How Mitchell uses AI daily

  • He always has at least one agent running—coding, researching, or analyzing—while he focuses on higher-level thinking.
    • Agents run in separate tabs; he disables all notifications and controls when to check in.
    • Example: While driving to this podcast, he had an agent map out libraries with specific licenses and properties.
  • He delegates non-thinking tasks (boilerplate, research, edge-case analysis) to agents but reviews all code going into Ghostty.
  • His advice for engineers new to AI: reproduce your existing work with an agent—either coding or research—to learn its strengths and limits through deliberate practice.
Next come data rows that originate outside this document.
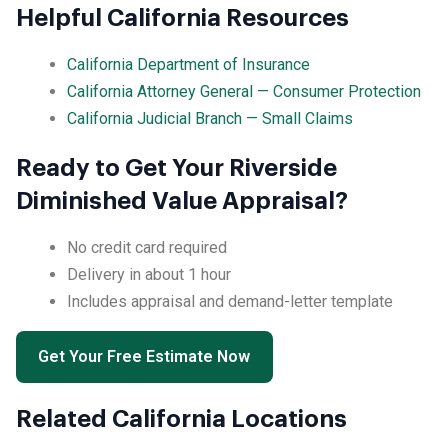
Helpful California Resources
California Department of Insurance
California Attorney General — Consumer Protection
California Judicial Branch — Small Claims
Ready to Get Your Riverside
Diminished Value Appraisal?
No credit card required
Delivery in about 1 hour
Includes appraisal and demand-letter template
Get Your Free Estimate Now
Related California Locations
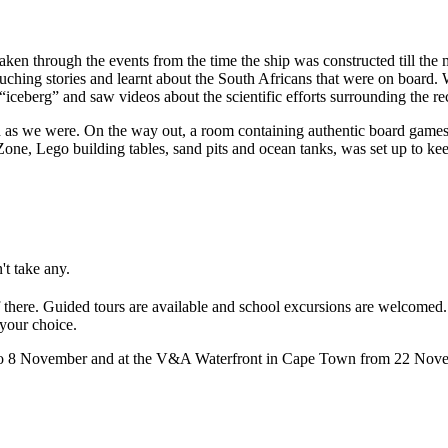
en through the events from the time the ship was constructed till the m
ching stories and learnt about the South Africans that were on board. W
ceberg” and saw videos about the scientific efforts surrounding the re
ed as we were. On the way out, a room containing authentic board games 
Zone, Lego building tables, sand pits and ocean tanks, was set up to ke
't take any.
 of there. Guided tours are available and school excursions are welcomed
 your choice.
 to 8 November and at the V&A Waterfront in Cape Town from 22 Novem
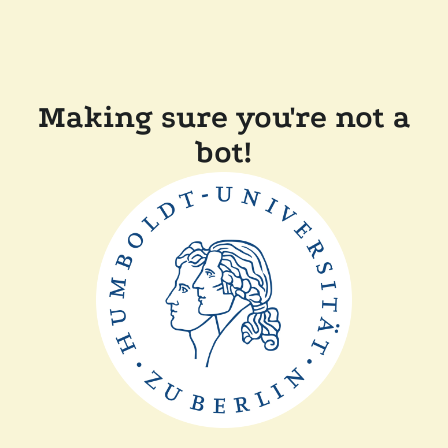
Making sure you're not a
bot!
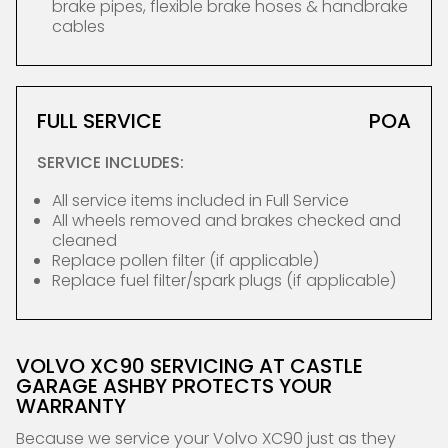
brake pipes, flexible brake hoses & handbrake
cables
FULL SERVICE
POA
SERVICE INCLUDES:
All service items included in Full Service
All wheels removed and brakes checked and
cleaned
Replace pollen filter (if applicable)
Replace fuel filter/spark plugs (if applicable)
VOLVO XC90 SERVICING AT CASTLE
GARAGE ASHBY PROTECTS YOUR
WARRANTY
Because we service your Volvo XC90 just as they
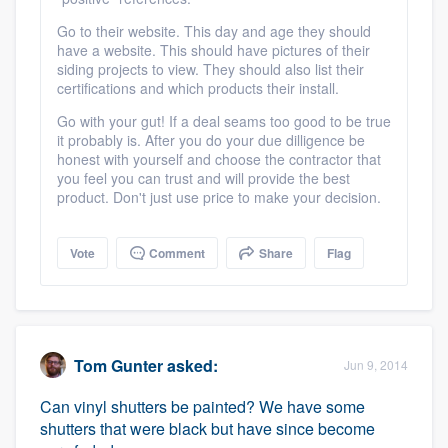
Go to their website. This day and age they should
have a website. This should have pictures of their
siding projects to view. They should also list their
certifications and which products their install.
Go with your gut! If a deal seams too good to be true
it probably is. After you do your due dilligence be
honest with yourself and choose the contractor that
you feel you can trust and will provide the best
product. Don't just use price to make your decision.
Vote
Comment
Share
Flag
Tom Gunter
asked:
Jun 9, 2014
Can vinyl shutters be painted? We have some
shutters that were black but have since become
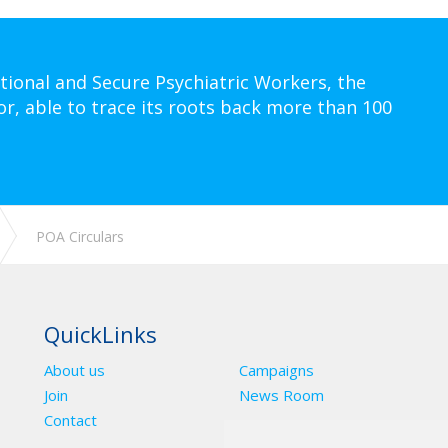
tional and Secure Psychiatric Workers, the
or, able to trace its roots back more than 100
POA Circulars
QuickLinks
About us
Campaigns
Join
News Room
Contact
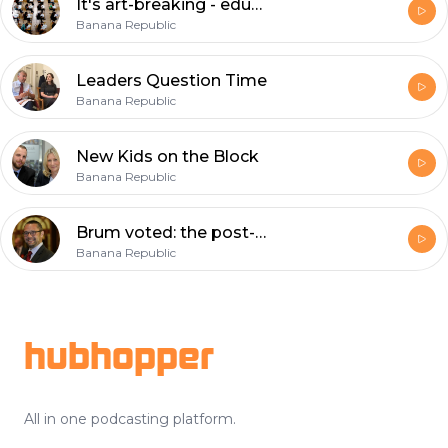
It's art-breaking - education under the spotlight
Banana Republic
Leaders Question Time
Banana Republic
New Kids on the Block
Banana Republic
Brum voted: the post-match analysis
Banana Republic
Footer
hubhopper
All in one podcasting platform.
Broader shifts in software engineering

  • Git and monorepos are under strain from AI-generated code volume: merge queues grow unmanageable, context becomes harder to find, and branching workflows don’t preserve failed experiments.
  • CI/CD and testing must evolve: agents need expansive test harnesses to validate behavior and avoid breaking unrelated features.
  • Observability and sandboxing face new scale pressures from ephemeral agent environments.
  • Hiring: The best engineers often have quiet, private backgrounds—no social media, no side projects—but are deeply focused during work hours.
    • He values candidates who use AI tools strategically, especially for rapid prototyping and research.

Advice for aspiring founders

  • Startups take longer than you think—plan for 10 years, not 5.
  • You need enough hubris to believe you’ll do it better than anyone, but not so much that you ignore market signals.
  • Most common questions: whether to open source, go remote, or target enterprise—all depend on context.
  • AI startups face extreme pressure to move fast, but productionizing still requires rigor.

Personal insights

  • He recharges through quiet solo time—walking near the beach, thinking through problems in the dark before sleep.
  • Reads mostly fiction; recommends The Invisible Life of Addie LaRue for its exploration of immortality and human connection.
  • Believes the key to staying competitive is thinking more about the problem than others—not working longer hours, but never fully switching off.